The Arcade Fire à la Fédération ukrainienne - Baptême du feu

The Arcade Fire en concert pour les victimes de l’ouragan Katrina, en septembre 2005, à New York. Le groupe se produisait hier pour un petit auditoire complice à Montréal.
Photo: Agence Reuters The Arcade Fire en concert pour les victimes de l’ouragan Katrina, en septembre 2005, à New York. Le groupe se produisait hier pour un petit auditoire complice à Montréal.

C'était pas exactement le baptême du feu pour The Arcade Fire, hier soir à la Fédération ukrainienne. Il y a eu le show top secret du 20 janvier dernier dans une église polonaise du même Mile End. Et un autre, plus secret encore, le vendredi d'avant à l'ancien «high school» du bassiste Richard Parry (à Ottawa), sans compter les cinq soirs à l'église St-John's de Londres. Mais pour ceux qui ont bravé les engelures au petit matin sibérien d'hier pour obtenir les 50 billets supplémentaires mis en vente chez le disquaire L'Oblique, pour les 600 autres fans extatiques qui sont parvenus à dénicher une entrée par l'un ou l'autre subterfuge (chacun avait son histoire), c'était une fois à l'intérieur de la Fédération ukrainienne une sacrée bonne chaleur. Qui ressemblait fort, pour la plupart, à un baptême du feu: chose certaine, à une telle proximité, ça crépitait de bonheur.
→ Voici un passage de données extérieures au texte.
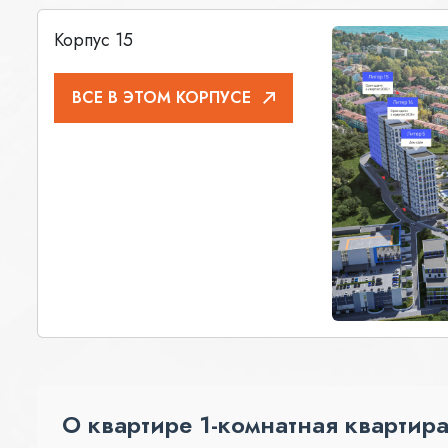
Корпус 15
ВСЕ В ЭТОМ КОРПУСЕ
О квартире 1-комнатная квартира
C'était néanmoins un peu pas mal le même show qu'à Londres, à quelques permutations près. Ça débutait sur les chapeaux de roue avec Keep The Car Running, plutôt qu'avec l'intense Black Mirror. Détail. Bonnet blanc, blanc bonnet. Il s'agissait pareillement de lancer dans les flammes près d'une dizaine des chansons de l'album Neon Bible, dont la sortie est attendue comme l'avènement du Messie le 6 mars. Le fond de scène, sorte de livre aux contours enluminés au néon (la Bible, suppose-t-on), donnait la couleur: The Arcade Fire n'était pas là pour rejouer la totale de Funeral, le fameux premier album, celui-là même qui reçut la bénédiction du dieu Bowie. Tout au plus le groupe émaillerait-il les nouveautés de quelques offrandes: Neighborhood # 3 (Power Out), par exemple.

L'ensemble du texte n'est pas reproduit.